Data for this exercise:
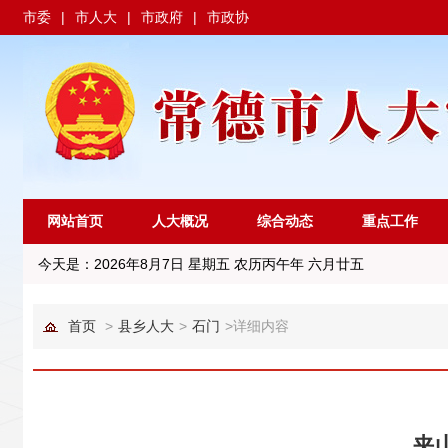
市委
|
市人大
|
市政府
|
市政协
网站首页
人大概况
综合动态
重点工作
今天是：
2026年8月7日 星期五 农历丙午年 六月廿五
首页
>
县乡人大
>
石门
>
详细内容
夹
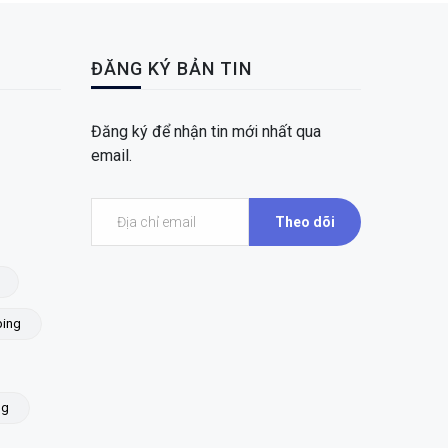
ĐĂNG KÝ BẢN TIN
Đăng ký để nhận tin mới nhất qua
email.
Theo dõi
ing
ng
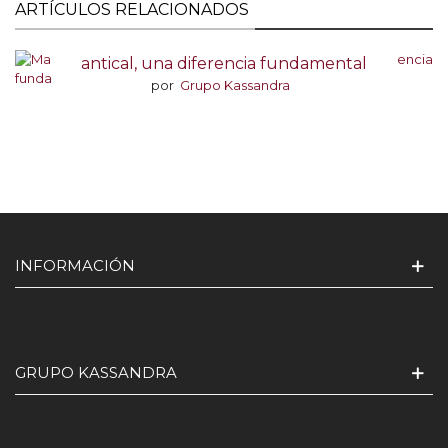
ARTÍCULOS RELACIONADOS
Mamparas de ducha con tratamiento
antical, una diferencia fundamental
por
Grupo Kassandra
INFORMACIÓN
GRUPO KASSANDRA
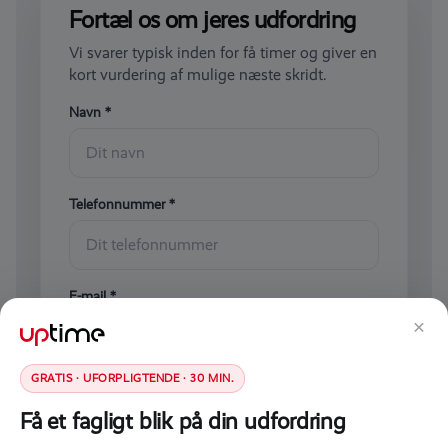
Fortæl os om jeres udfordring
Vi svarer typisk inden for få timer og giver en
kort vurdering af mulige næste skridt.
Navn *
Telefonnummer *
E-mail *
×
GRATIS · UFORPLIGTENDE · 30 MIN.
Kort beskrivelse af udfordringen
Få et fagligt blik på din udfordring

Problem description:
With pictures left out, transcribe each line from the one containing "Đăng ký để nhận tin mới nhất qua" through the end of the data, both ends included.

Result of the task:
Đăng ký để nhận tin mới nhất qua
email.
Theo dõi
ing
ng
ARTÍCULOS RELACIONADOS
Mamparas de ducha con tratamiento
antical, una diferencia fundamental
por
Grupo Kassandra
INFORMACIÓN
GRUPO KASSANDRA
Fortæl os om jeres udfordring
Vi svarer typisk inden for få timer og giver en
kort vurdering af mulige næste skridt.
Navn *
Telefonnummer *
E-mail *
×
GRATIS · UFORPLIGTENDE · 30 MIN.
Kort beskrivelse af udfordringen
Få et fagligt blik på din udfordring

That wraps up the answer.